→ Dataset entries

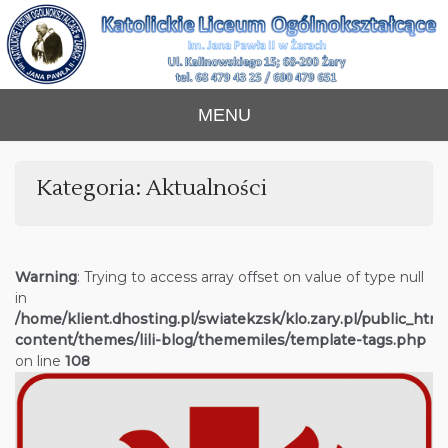
Skip
to
content
Katolickie Liceum
im. Jana Pawła II w Żarach
MENU
Ogólnokształcące
Kategoria:
Aktualności
Warning
: Trying to access array offset on value of type null
in
/home/klient.dhosting.pl/swiatekzsk/klo.zary.pl/public_htm
content/themes/lili-blog/thememiles/template-tags.php
on line
108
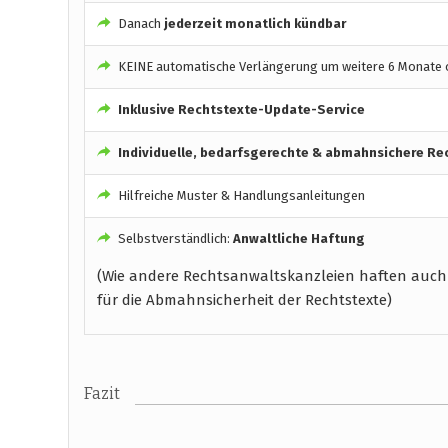
Danach
jederzeit monatlich kündbar
KEINE automatische Verlängerung um weitere 6 Monate o
Inklusive Rechtstexte-Update-Service
Individuelle, bedarfsgerechte & abmahnsichere Re
Hilfreiche Muster & Handlungsanleitungen
Selbstverständlich:
Anwaltliche Haftung
(Wie andere Rechtsanwaltskanzleien haften auch
für die Abmahnsicherheit der Rechtstexte)
Fazit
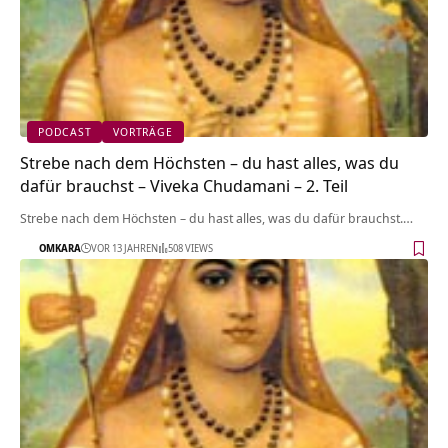
PODCAST
VORTRÄGE
Strebe nach dem Höchsten – du hast alles, was du
dafür brauchst – Viveka Chudamani – 2. Teil
Strebe nach dem Höchsten – du hast alles, was du dafür brauchst.…
OMKARA
VOR 13 JAHREN
508 VIEWS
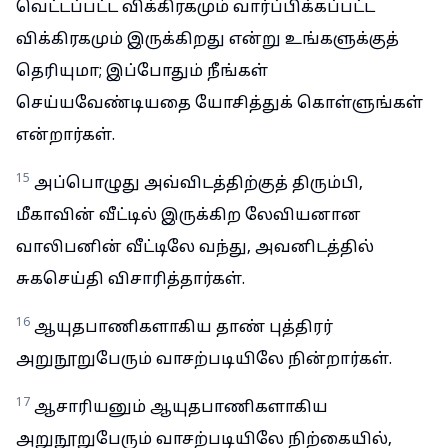
வெட்டப்பட்ட விக்கிரகமும் வார்ப்பிக்கப்பட்ட
விக்கிரகமும் இருக்கிறது என்று உங்களுக்குத்
தெரியுமா; இப்போதும் நீங்கள்
செய்யவேண்டியதை யோசித்துக் கொள்ளுங்கள்
என்றார்கள்.
15
அப்பொழுது அவ்விடத்திற்குத் திரும்பி,
மீகாவின் வீட்டில் இருக்கிற லேவியனான
வாலிபனின் வீட்டிலே வந்து, அவனிடத்தில்
சுகசெய்தி விசாரித்தார்கள்.
16
ஆயுதபாணிகளாகிய தாண் புத்திரர்
அறுநூறுபேரும் வாசற்படியிலே நின்றார்கள்.
17
ஆசாரியனும் ஆயுதபாணிகளாகிய
அறுநூறுபேரும் வாசற்படியிலே நிற்கையில்,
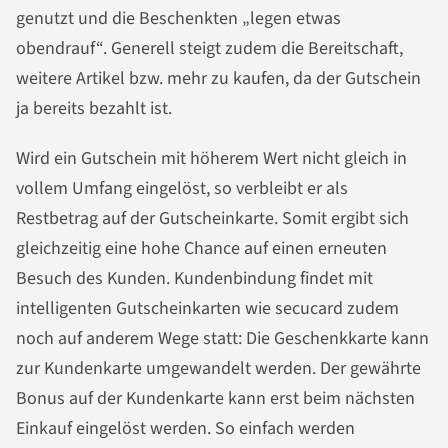
genutzt und die Beschenkten „legen etwas
obendrauf“. Generell steigt zudem die Bereitschaft,
weitere Artikel bzw. mehr zu kaufen, da der Gutschein
ja bereits bezahlt ist.
Wird ein Gutschein mit höherem Wert nicht gleich in
vollem Umfang eingelöst, so verbleibt er als
Restbetrag auf der Gutscheinkarte. Somit ergibt sich
gleichzeitig eine hohe Chance auf einen erneuten
Besuch des Kunden. Kundenbindung findet mit
intelligenten Gutscheinkarten wie secucard zudem
noch auf anderem Wege statt: Die Geschenkkarte kann
zur Kundenkarte umgewandelt werden. Der gewährte
Bonus auf der Kundenkarte kann erst beim nächsten
Einkauf eingelöst werden. So einfach werden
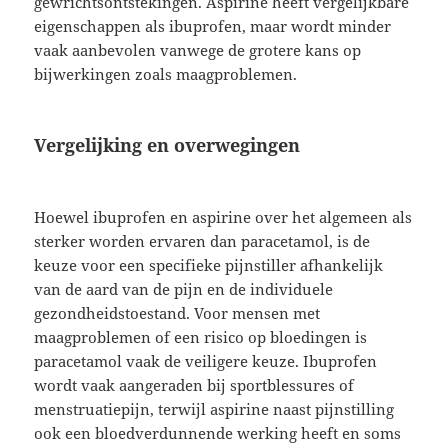
gewrichtsontstekingen. Aspirine heeft vergelijkbare
eigenschappen als ibuprofen, maar wordt minder
vaak aanbevolen vanwege de grotere kans op
bijwerkingen zoals maagproblemen.
Vergelijking en overwegingen
Hoewel ibuprofen en aspirine over het algemeen als
sterker worden ervaren dan paracetamol, is de
keuze voor een specifieke pijnstiller afhankelijk
van de aard van de pijn en de individuele
gezondheidstoestand. Voor mensen met
maagproblemen of een risico op bloedingen is
paracetamol vaak de veiligere keuze. Ibuprofen
wordt vaak aangeraden bij sportblessures of
menstruatiepijn, terwijl aspirine naast pijnstilling
ook een bloedverdunnende werking heeft en soms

→ What to produce
Going over every line of the entries, tally those containing the string "Höchsten" and report only the figure.

→ Output for this task
2